- _AIM OF THE EXERCISE_: Output exactly the lines between the line that contains "álltak, amikben laktak is." and the last line of the material, counting both.

- _INFORMATION SUPPLIED_:
********************

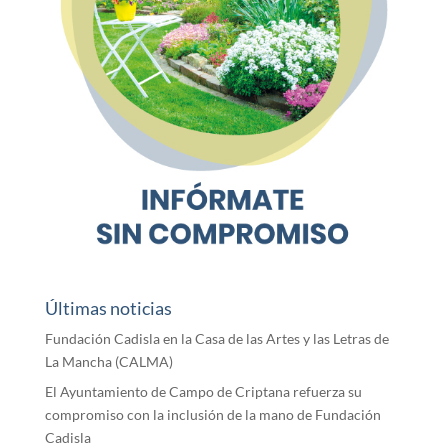
Últimas noticias
Fundación Cadisla en la Casa de las Artes y las Letras de
La Mancha (CALMA)
El Ayuntamiento de Campo de Criptana refuerza su
compromiso con la inclusión de la mano de Fundación
Cadisla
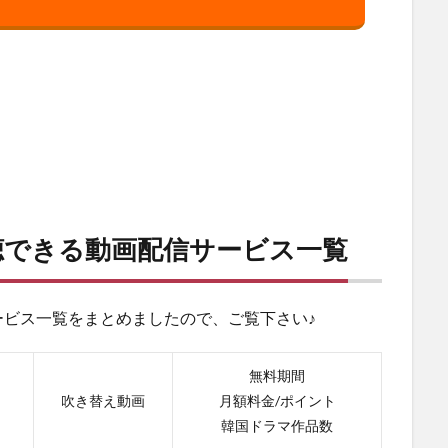
聴できる動画配信サービス一覧
ビス一覧をまとめましたので、ご覧下さい♪
無料期間
吹き替え動画
月額料金/ポイント
韓国ドラマ作品数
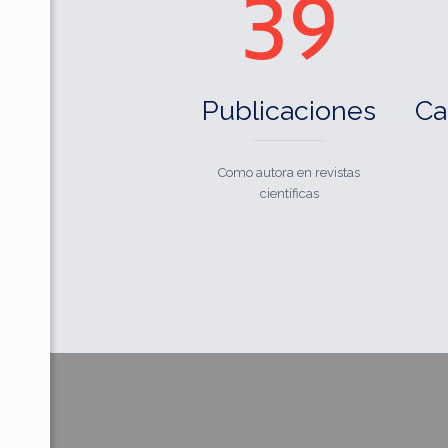
39
Publicaciones
Ca
Como autora en revistas
científicas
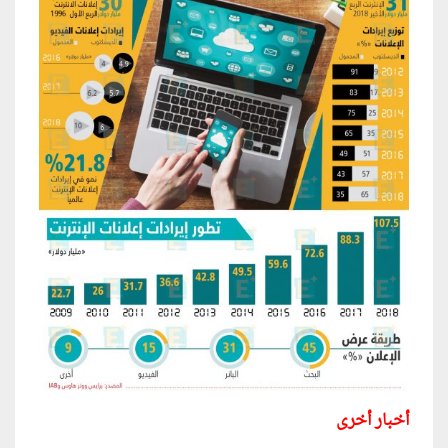
أخبار أخرى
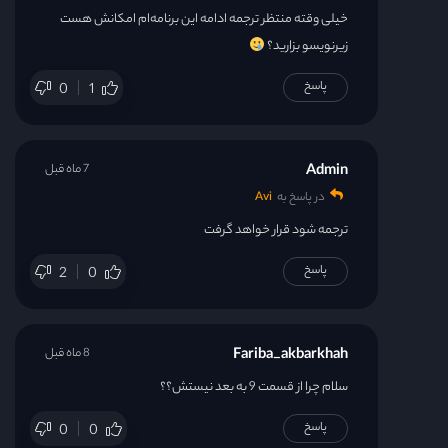
خیلی وقته منتظر ترجمه ادامه این برنامه‌ام امکانش هست
زیرنویسو بزارید؟
پاسخ
0
1
Admin
7 ماه قبل
در پاسخ به
Avi
ترجمه شود قرار خواهد گرفت
پاسخ
2
0
Fariba_akbarkhah
8 ماه قبل
سلام چرا از قسمت 9 به بعد نیستش؟؟
پاسخ
0
0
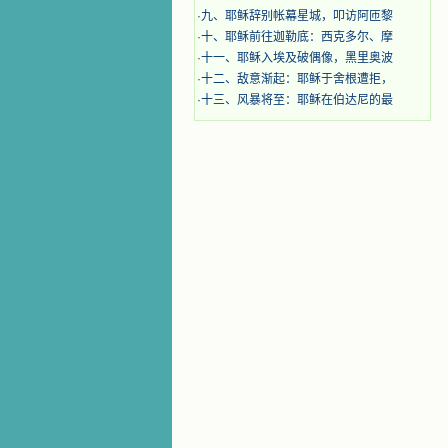
·
九、耶稣辞别帐幕星城，叩访阿匝黎
·
十、耶稣前往迦勒底：西克多尔、摩
·
十一、耶稣入埃及破偶像，黑里奥波
·
十二、敌意渐起：耶稣于舍根遭拒，
·
十三、风暴将至：耶稣在伯达尼的最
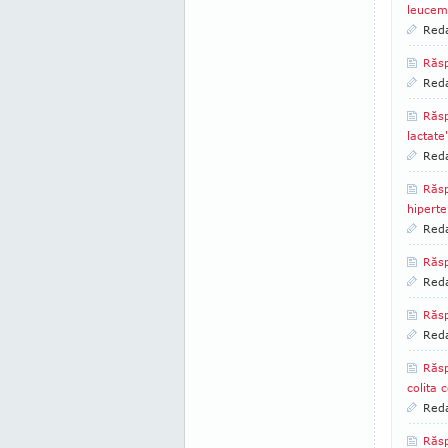
leucemi
Reda
Răsp
Reda
Răsp
lactate
Reda
Răsp
hiperte
Reda
Răsp
Reda
Răsp
Reda
Răsp
colita 
Reda
Răsp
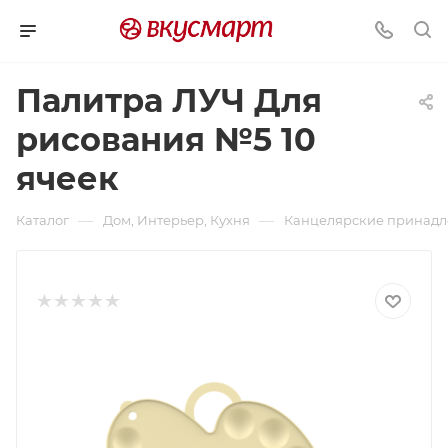
Палитра ЛУЧ Для
рисования №5 10
ячеек
—
—
Каталог
Дом, Интерьер, Кухня
Канцелярские принадл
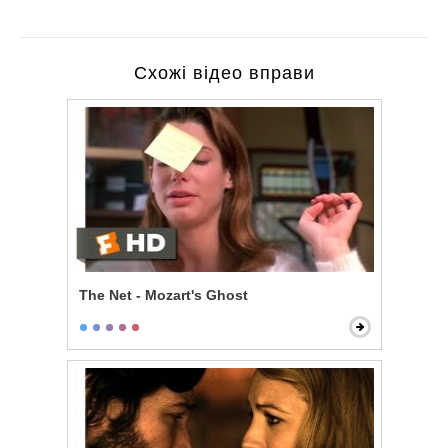
Схожі відео вправи
The Net - Mozart's Ghost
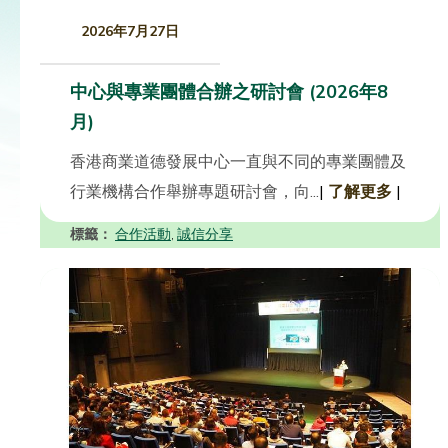
2026年7月27日
中心與專業團體合辦之研討會 (2026年8
月)
香港商業道德發展中心一直與不同的專業團體及
行業機構合作舉辦專題研討會，向...
|
了解更多
|
標籤：
合作活動
誠信分享
,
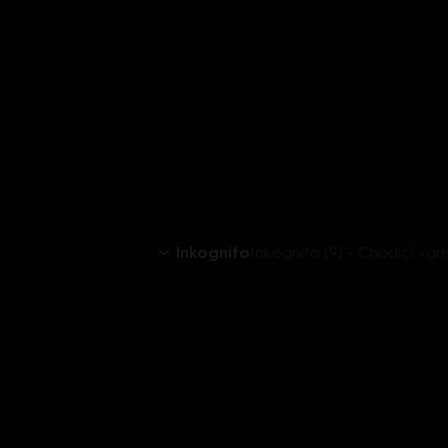
Inkognito
Inkognito (9) - Chodící va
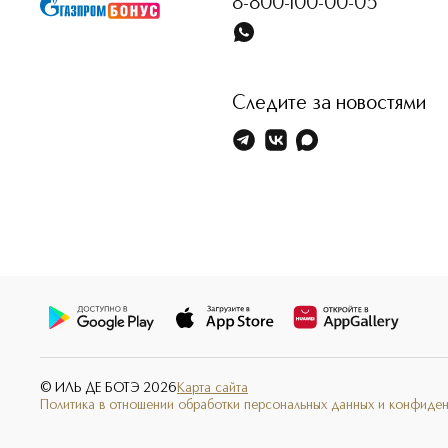
8-800-100-00-05
Следите за новостями
© ИЛЬ ДЕ БОТЭ
2026
Карта сайта
Политика в отношении обработки персональных данных и конфиде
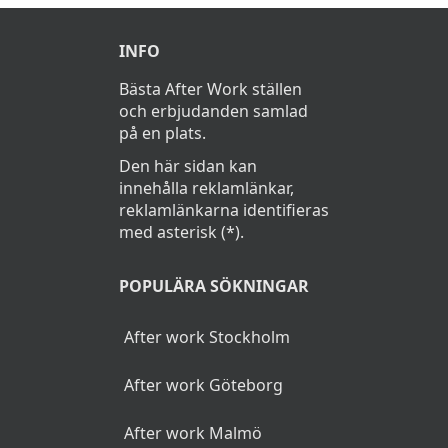
INFO
Bästa After Work ställen
och erbjudanden samlad
på en plats.
Den här sidan kan
innehålla reklamlänkar,
reklamlänkarna identifieras
med asterisk (*).
POPULÄRA SÖKNINGAR
After work Stockholm
After work Göteborg
After work Malmö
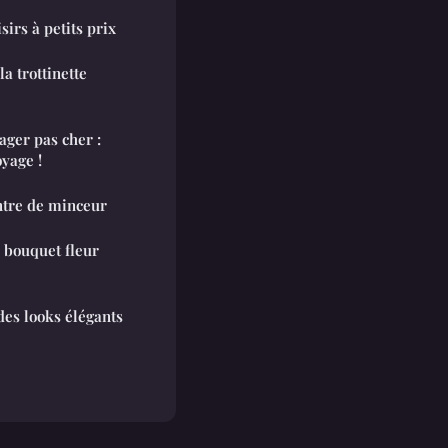
irs à petits prix
a trottinette
ager pas cher :
yage !
entre de minceur
e bouquet fleur
des looks élégants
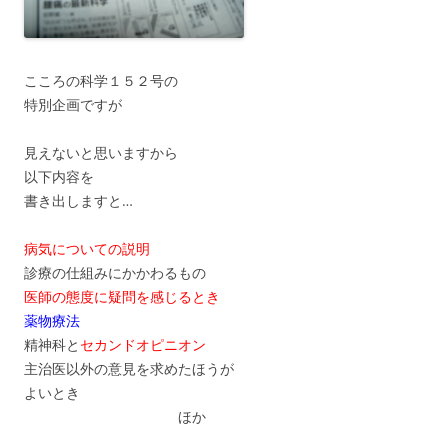
こころの科学１５２号の
特別企画ですが
見えないと思いますから
以下内容を
書き出しますと…
病気についての説明
診療の仕組みにかかわるもの
医師の態度に疑問を感じるとき
薬物療法
精神科と
セカンドオピニオン
主治医以外の意見を求めたほうが
よいとき
ほか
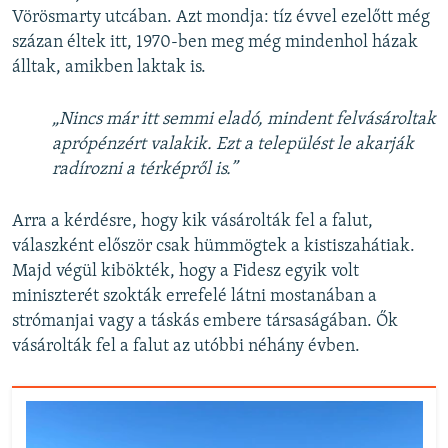
Vörösmarty utcában. Azt mondja: tíz évvel ezelőtt még
százan éltek itt, 1970-ben meg még mindenhol házak
álltak, amikben laktak is.
„Nincs már itt semmi eladó, mindent felvásároltak
aprópénzért valakik. Ezt a települést le akarják
radírozni a térképről is.”
Arra a kérdésre, hogy kik vásárolták fel a falut,
válaszként először csak hümmögtek a kistiszahátiak.
Majd végül kibökték, hogy a Fidesz egyik volt
miniszterét szokták errefelé látni mostanában a
strómanjai vagy a táskás embere társaságában. Ők
vásárolták fel a falut az utóbbi néhány évben.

********************

- _TASK RESULT_:
álltak, amikben laktak is.
„Nincs már itt semmi eladó, mindent felvásároltak
aprópénzért valakik. Ezt a települést le akarják
radírozni a térképről is.”
Arra a kérdésre, hogy kik vásárolták fel a falut,
válaszként először csak hümmögtek a kistiszahátiak.
Majd végül kibökték, hogy a Fidesz egyik volt
miniszterét szokták errefelé látni mostanában a
strómanjai vagy a táskás embere társaságában. Ők
vásárolták fel a falut az utóbbi néhány évben.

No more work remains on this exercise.